Combination video-journalism

There is nothing very new about the idea that a journalist can also operate a camera, or operate a camera and edit the sound and vision as well. In 1990 the Canadian Broadcasting Corporation closed its regional news operation at Windsor, southern Ontario, as part of a series of economy measures, reducing a staff of more than 100 journalists, camera-operators, tape editors, producers and a support personnel to a tiny bureau. Reopening became possible only because of an agreement between CBC and the unions to use Windsor as a test bed for new technology and working practices. After a summer during which reporters were taught to shoot their own material, camera-operators were instructed in the skills of writing and reporting and picture editors were retrained to use digital technology, news programmes resumed in October 1994 – total staff: 24. Day-to-day plans and problems were handled by a joint council of management and union representatives.

CNN may lay claim to having invented the term ‘video-journalist’ to categorize its entry-level positions, but this facet of multi-skilling was also employed elsewhere in at least one other, narrower context. New York’s first 24-hour TV news station, NY-1, gave the title to the twenty young journalists it recruited and trained more than ten years ago as camera-operator, sound recordist, picture editor and reporter combined, assigning them as district reporters with the brief to find and shoot their own stories.

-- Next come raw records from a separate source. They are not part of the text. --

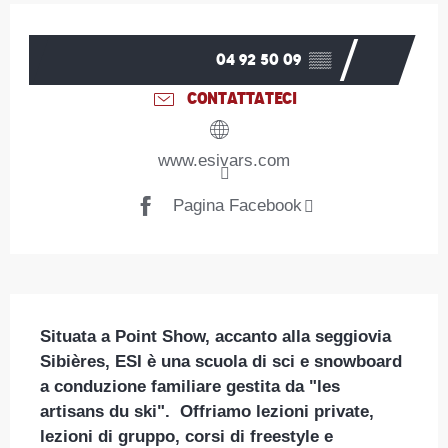
Orari e contatti
04 92 50 09
▒▒
CONTATTATECI
www.esivars.com
Pagina Facebook
Descrizione
Situata a Point Show, accanto alla seggiovia 
Sibières, ESI è una scuola di sci e snowboard 
a conduzione familiare gestita da "les 
artisans du ski".  Offriamo lezioni private, 
lezioni di gruppo, corsi di freestyle e 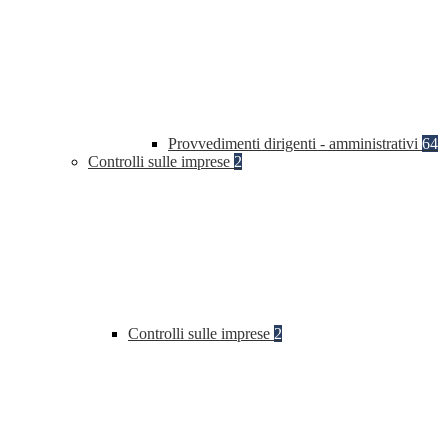
Provvedimenti dirigenti - amministrativi
64
Controlli sulle imprese
2
Controlli sulle imprese
2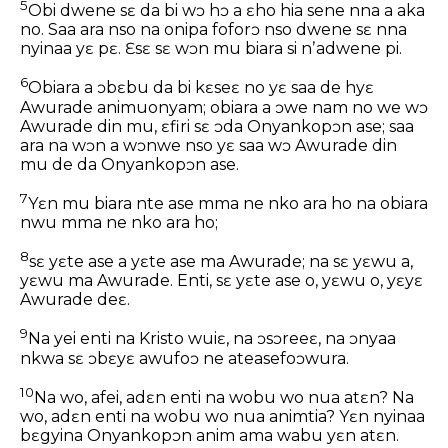
5
Obi dwene sɛ da bi wɔ hɔ a ɛho hia sene nna a aka
no. Saa ara nso na onipa foforɔ nso dwene sɛ nna
nyinaa yɛ pɛ. Ɛsɛ sɛ wɔn mu biara si nʼadwene pi.
6
Obiara a ɔbɛbu da bi kɛseɛ no yɛ saa de hyɛ
Awurade animuonyam; obiara a ɔwe nam no we wɔ
Awurade din mu, ɛfiri sɛ ɔda Onyankopɔn ase; saa
ara na wɔn a wɔnwe nso yɛ saa wɔ Awurade din
mu de da Onyankopɔn ase.
7
Yɛn mu biara nte ase mma ne nko ara ho na obiara
nwu mma ne nko ara ho;
8
sɛ yɛte ase a yɛte ase ma Awurade; na sɛ yɛwu a,
yɛwu ma Awurade. Enti, sɛ yɛte ase o, yɛwu o, yɛyɛ
Awurade deɛ.
9
Na yei enti na Kristo wuiɛ, na ɔsɔreeɛ, na ɔnyaa
nkwa sɛ ɔbɛyɛ awufoɔ ne ateasefoɔwura.
10
Na wo, afei, adɛn enti na wobu wo nua atɛn? Na
wo, adɛn enti na wobu wo nua animtia? Yɛn nyinaa
bɛgyina Onyankopɔn anim ama wabu yɛn atɛn.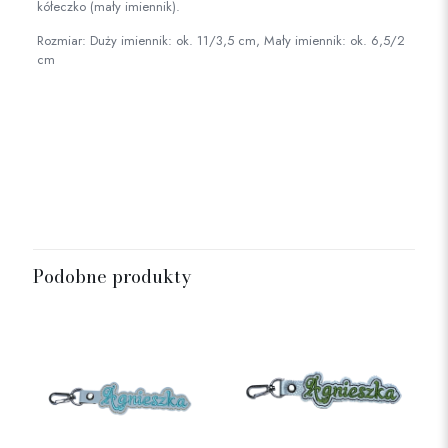
kółeczko (mały imiennik).
Rozmiar: Duży imiennik: ok. 11/3,5 cm, Mały imiennik: ok. 6,5/2
cm
Rozmiar
mały, duży
Podobne produkty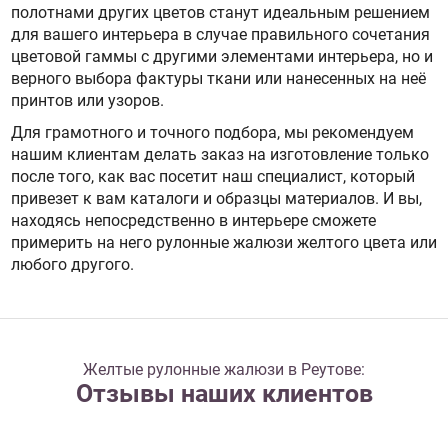
полотнами других цветов станут идеальным решением
для вашего интерьера в случае правильного сочетания
цветовой гаммы с другими элементами интерьера, но и
верного выбора фактуры ткани или нанесенных на неё
принтов или узоров.
Для грамотного и точного подбора, мы рекомендуем
нашим клиентам делать заказ на изготовление только
после того, как вас посетит наш специалист, который
привезет к вам каталоги и образцы материалов. И вы,
находясь непосредственно в интерьере сможете
примерить на него рулонные жалюзи желтого цвета или
любого другого.
Желтые рулонные жалюзи в Реутове:
Отзывы наших клиентов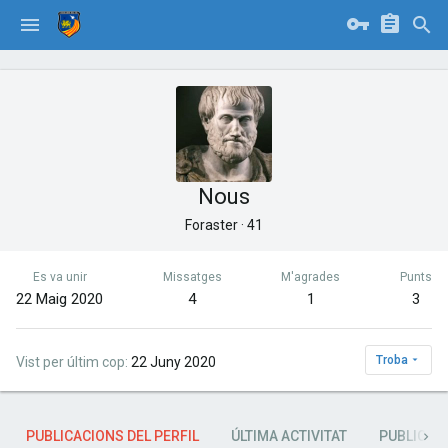
Nous
Foraster
·
41
Es va unir
Missatges
M'agrades
Punts
22 Maig 2020
4
1
3
Troba
Vist per últim cop
22 Juny 2020
PUBLICACIONS DEL PERFIL
ÚLTIMA ACTIVITAT
PUBLICAC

Scaling down the operation to such basic levels means asking interviewees to hold their own microphones and persuading passers-by to stand in while piece-to-camera shots are framed. There are also curious contortions to be seen as reporters ask questions with one eye on the viewfinder and one ear on the camera-mounted loudspeaker, but the practitioners insist they are able to get much closer to the story than conventional crews.

Critics of NY-1 complained that the standards were low and the VJs had been introduced to save money, but the station pointed to the numbers of reporters they were able to hire compared with others. The material they produced was basic, usable quality. They were, after all, not making ‘films’. They were doing news.

The television cameras available by 2000 were light, easy to operate and – if used properly – were capable of providing sound and vision of broadcast quality. A professional Betacam camera for television news can cost anything between £35 000 and £60 000. A small digital camera, with a good separate sound kit and tripod, is about £2500, although it has a shorter lifespan when worked hard and has almost zero resale value. What the lightweight digital cameras did in effect was remove the dividing line between amateur and professional. After a period of learning and experimentation with BBC News Training some experienced BBC news correspondents, already aware of filming techniques anyway, used them to compile excellent quality features when they had the time to shoot and prepare their material, aware that they would make mistakes along the way. Because it was feature or background material there was less deadline pressure. A similar service created by LWT was called The Lab. It was established so that about twenty young directors and video-journalists could train in the use of the latest equipment and pioneer the new television culture: light DV cameras used for close framing and fast-moving shots, plus editing, scripting and laying voicetracks directly into the PC. The resulting material was used in LWT’s regional output and was shot and edited at a fraction of the cost of more mainstream television.